We are seeking a Site Activation Coordinator to support site activation and maintenance activities across clinical studies. This role works closely with the Site Activation Manager, Project Management, and cross‑functional teams to ensure timely and compliant site start‑up in line with local and international regulations, SOPs, and project requirements.
Key Responsibilities
Perform site activation activities under general supervision, ensuring compliance with applicable regulations, SOPs, project plans, and contractual/budgetary guidelines
Prepare and review regulatory and contractual documents for completeness, accuracy, and consistency
Track, follow up, and support the approval and execution of regulatory, ethics, ICF, Investigator Pack (IP), and other essential documents
Distribute completed documentation to investigative sites and internal project teams
Maintain and update internal systems, databases, trackers, timelines, and project plans with accurate site‑specific information
Communicate activation milestones and document status to relevant stakeholders
Qualifications & Experience
Bachelor’s degree in Life Sciences or a related field
Minimum 1 year experience in a healthcare or clinical research environment, or equivalent combination of education and experience
General knowledge of the clinical trial environment and drug development process
Strong attention to detail with good organizational and time‑management skills
Ability to manage multiple projects simultaneously
Good interpersonal and communication skills
Proficiency in MS Office
This is an excellent opportunity for a detail‑oriented professional looking to grow within clinical research and site activation functions.

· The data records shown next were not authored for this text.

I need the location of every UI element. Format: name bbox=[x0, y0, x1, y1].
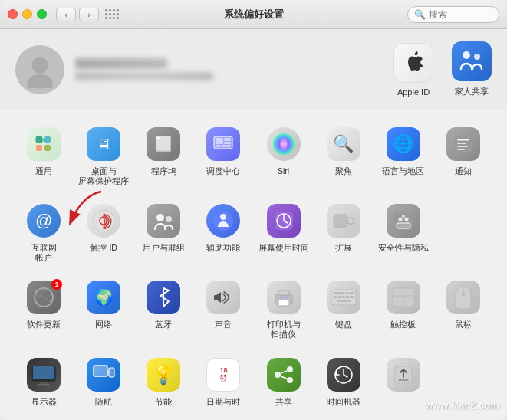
network-label: 网络 bbox=[95, 320, 112, 330]
profile-actions: Apple ID 家人共享 bbox=[393, 41, 492, 97]
svg-point-46 bbox=[37, 300, 39, 303]
main-content: Apple ID 家人共享 bbox=[0, 29, 507, 420]
avatar bbox=[15, 45, 64, 94]
sound-icon bbox=[205, 279, 242, 316]
spotlight-item[interactable]: 🔍 聚焦 bbox=[315, 123, 372, 189]
svg-rect-34 bbox=[347, 218, 354, 224]
svg-point-17 bbox=[280, 138, 288, 150]
svg-point-26 bbox=[166, 216, 172, 222]
svg-rect-71 bbox=[33, 366, 54, 379]
icon-grid: File 通用 🖥 桌面与屏幕保护程序 ⬜ bbox=[15, 123, 492, 409]
touchid-item[interactable]: 触控 ID bbox=[75, 199, 132, 265]
dock-item[interactable]: ⬜ 程序坞 bbox=[135, 123, 192, 189]
display-icon bbox=[25, 356, 62, 393]
printer-item[interactable]: 打印机与扫描仪 bbox=[255, 276, 312, 342]
family-sharing-action[interactable]: 家人共享 bbox=[452, 41, 492, 97]
desktop-item[interactable]: 🖥 桌面与屏幕保护程序 bbox=[75, 123, 132, 189]
timemachine-item[interactable]: 时间机器 bbox=[315, 353, 372, 410]
trackpad-icon bbox=[385, 279, 422, 316]
screentime-label: 屏幕使用时间 bbox=[258, 243, 309, 253]
svg-point-41 bbox=[36, 294, 38, 297]
extensions-item[interactable]: 扩展 bbox=[315, 199, 372, 265]
svg-line-80 bbox=[281, 376, 287, 379]
sound-item[interactable]: 声音 bbox=[195, 276, 252, 342]
svg-point-42 bbox=[43, 290, 45, 293]
mission-icon bbox=[205, 126, 242, 162]
svg-point-76 bbox=[287, 366, 293, 372]
access-label: 辅助功能 bbox=[206, 243, 240, 253]
general-label: 通用 bbox=[35, 166, 52, 176]
svg-rect-72 bbox=[40, 382, 48, 384]
network-item[interactable]: 🌍 网络 bbox=[75, 276, 132, 342]
mission-item[interactable]: 调度中心 bbox=[195, 123, 252, 189]
svg-rect-20 bbox=[457, 143, 466, 144]
printer-icon bbox=[265, 279, 302, 316]
svg-rect-55 bbox=[337, 292, 341, 294]
security-item[interactable]: 安全性与隐私 bbox=[375, 199, 432, 265]
language-icon: 🌐 bbox=[385, 126, 422, 162]
keyboard-icon bbox=[325, 279, 362, 316]
apple-id-icon bbox=[393, 43, 433, 83]
search-icon: 🔍 bbox=[414, 9, 426, 20]
software-item[interactable]: 1 软件更新 bbox=[15, 276, 72, 342]
apple-id-label: Apple ID bbox=[397, 87, 430, 97]
energy-item[interactable]: 💡 节能 bbox=[135, 353, 192, 410]
startup-item[interactable] bbox=[375, 353, 432, 410]
apple-id-action[interactable]: Apple ID bbox=[393, 43, 433, 97]
display-item[interactable]: 显示器 bbox=[15, 353, 72, 410]
svg-rect-62 bbox=[346, 296, 349, 298]
empty2-icon bbox=[445, 356, 482, 393]
mission2-item[interactable]: 随航 bbox=[75, 353, 132, 410]
svg-rect-51 bbox=[280, 297, 283, 298]
mouse-item[interactable]: 鼠标 bbox=[435, 276, 492, 342]
date-item[interactable]: 18 ⏰ 日期与时 bbox=[195, 353, 252, 410]
keyboard-label: 键盘 bbox=[335, 320, 352, 330]
minimize-button[interactable] bbox=[22, 9, 32, 19]
keyboard-item[interactable]: 键盘 bbox=[315, 276, 372, 342]
svg-rect-10 bbox=[216, 138, 223, 144]
forward-button[interactable]: › bbox=[79, 8, 99, 21]
desktop-icon: 🖥 bbox=[85, 126, 122, 162]
notification-item[interactable]: 通知 bbox=[435, 123, 492, 189]
svg-point-2 bbox=[463, 51, 470, 59]
svg-rect-58 bbox=[349, 292, 354, 294]
mission2-label: 随航 bbox=[95, 397, 112, 407]
search-input[interactable] bbox=[429, 9, 498, 20]
empty1-item bbox=[435, 199, 492, 265]
svg-rect-61 bbox=[342, 296, 345, 298]
icon-grid-section: File 通用 🖥 桌面与屏幕保护程序 ⬜ bbox=[0, 110, 507, 420]
siri-label: Siri bbox=[278, 166, 289, 176]
trackpad-item[interactable]: 触控板 bbox=[375, 276, 432, 342]
svg-text:File: File bbox=[37, 137, 45, 143]
empty2-item bbox=[435, 353, 492, 410]
internet-item[interactable]: @ 互联网帐户 bbox=[15, 199, 72, 265]
maximize-button[interactable] bbox=[37, 9, 47, 19]
svg-rect-50 bbox=[278, 300, 289, 306]
mission-label: 调度中心 bbox=[206, 166, 240, 176]
back-button[interactable]: ‹ bbox=[56, 8, 76, 21]
software-label: 软件更新 bbox=[27, 320, 61, 330]
bluetooth-icon bbox=[145, 279, 182, 316]
app-grid-button[interactable] bbox=[105, 9, 119, 19]
date-icon: 18 ⏰ bbox=[205, 356, 242, 393]
close-button[interactable] bbox=[8, 9, 18, 19]
bluetooth-item[interactable]: 蓝牙 bbox=[135, 276, 192, 342]
sharing-item[interactable]: 共享 bbox=[255, 353, 312, 410]
notification-icon bbox=[445, 126, 482, 162]
svg-rect-14 bbox=[222, 145, 226, 147]
touchid-label: 触控 ID bbox=[90, 243, 117, 253]
screentime-item[interactable]: 屏幕使用时间 bbox=[255, 199, 312, 265]
search-box[interactable]: 🔍 bbox=[407, 6, 499, 23]
svg-rect-6 bbox=[44, 136, 51, 143]
security-label: 安全性与隐私 bbox=[378, 243, 429, 253]
network-icon: 🌍 bbox=[85, 279, 122, 316]
siri-item[interactable]: Siri bbox=[255, 123, 312, 189]
desktop-label: 桌面与屏幕保护程序 bbox=[78, 166, 129, 185]
general-item[interactable]: File 通用 bbox=[15, 123, 72, 189]
access-item[interactable]: 辅助功能 bbox=[195, 199, 252, 265]
svg-rect-11 bbox=[224, 138, 231, 141]
window-title: 系统偏好设置 bbox=[224, 8, 284, 21]
users-item[interactable]: 用户与群组 bbox=[135, 199, 192, 265]
language-item[interactable]: 🌐 语言与地区 bbox=[375, 123, 432, 189]
svg-rect-60 bbox=[338, 296, 341, 298]
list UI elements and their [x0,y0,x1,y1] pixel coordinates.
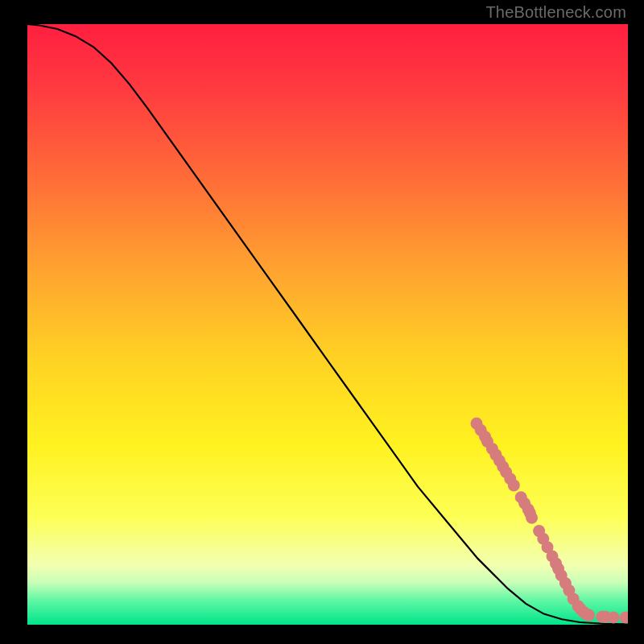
attribution-text: TheBottleneck.com [485,3,626,22]
plot-area [27,24,628,625]
data-point [526,512,538,524]
data-point [583,609,595,621]
data-point [508,479,520,491]
chart-svg [27,24,628,625]
chart-frame: TheBottleneck.com [0,0,644,644]
data-point [608,612,620,624]
data-points [471,418,629,624]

IQVIA is a leading global provider of clinical research services, commercial insights and healthcare intelligence to the life sciences and healthcare industries. We create intelligent connections to accelerate the development and commercialization of innovative medical treatments to help improve patient outcomes and population health worldwide. Learn more at https://jobs.iqvia.com
IQVIA is committed to integrity in our hiring process and maintains a zero tolerance policy for candidate fraud. All information and credentials submitted in your application must be truthful and complete. Any false statements, misrepresentations, or material omissions during the recruitment process will result in immediate disqualification of your application, or termination of employment if discovered later, in accordance with applicable law. We appreciate your honesty and professionalism.